From the moment we got the first phone call to our last goodbyes at the cemetery.
It seems strange to say we were “lucky” for this time. Her death was so sudden. Out to dinner laughing with friends one minute…and then, in an instant, the universe shifted. A 911 call, a series of emergency heart surgeries, a courageous if not unfathomable recovery, a fragile moment of light and hope…before it was taken from us.
Those 18 days were an emotional roller coaster. Ups and downs. Long road trips back and forth from Chicago to Cleveland. Time spent in our heads, praying, hoping, processing, questioning. Running through the carousel of favorite moments and memories.
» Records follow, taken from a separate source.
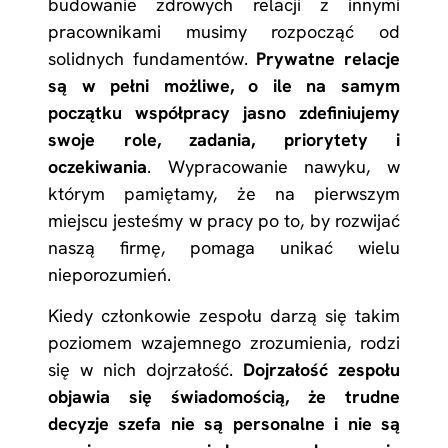
budowanie zdrowych relacji z innymi
pracownikami musimy rozpocząć od
solidnych fundamentów.
Prywatne relacje
są w pełni możliwe, o ile na samym
początku współpracy jasno zdefiniujemy
swoje role, zadania, priorytety i
oczekiwania
. Wypracowanie nawyku, w
którym pamiętamy, że na pierwszym
miejscu jesteśmy w pracy po to, by rozwijać
naszą firmę, pomaga unikać wielu
nieporozumień.
Kiedy członkowie zespołu darzą się takim
poziomem wzajemnego zrozumienia, rodzi
się w nich dojrzałość.
Dojrzałość zespołu
objawia się świadomością, że trudne
decyzje szefa nie są personalne i nie są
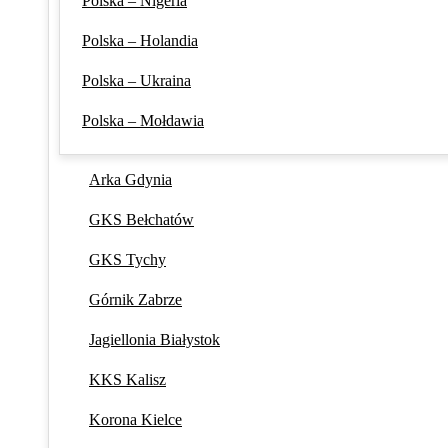
Polska – Nigeria
Polska – Holandia
Polska – Ukraina
Polska – Mołdawia
Arka Gdynia
GKS Bełchatów
GKS Tychy
Górnik Zabrze
Jagiellonia Białystok
KKS Kalisz
Korona Kielce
It’s been a month since she passed. Yet despite that time, there is a still a rawness, a sadness, surely exacerbated by the holidays. The process of accepting that she’s gone, of healing, and adjusting without her in our lives, has only just begun.
Family and friends who heard the news echoed the feeling we all felt, privately in our own hearts, and every time we greeted each other in the waiting room of the ICU, squeezing each other with weary, teary, yet hopeful eyes. Until the end.
“No words.”
After going through it myself, and shortly thereafter hearing of other friends who have lost loved ones—it occurred to me that there really are no words adequate to sum up the loss.
Those 18 days were a mixed bag of doubt, hope, despair, numbness, strength, sorrow and ultimately surrender.
Looking back on the photos I took during that time, I realized that, consciously or not, the images below captured how I was feeling in those moments, in a way that words couldn’t. In shadows, in nature, in art on the walls at the hospital, in moments, in the sky… I was looking for an answer.
Not sure I ever found it in those 18 days. But I did find comfort. In the beauty. In the order of things. In the belief that somehow, some way, there must be a reason why.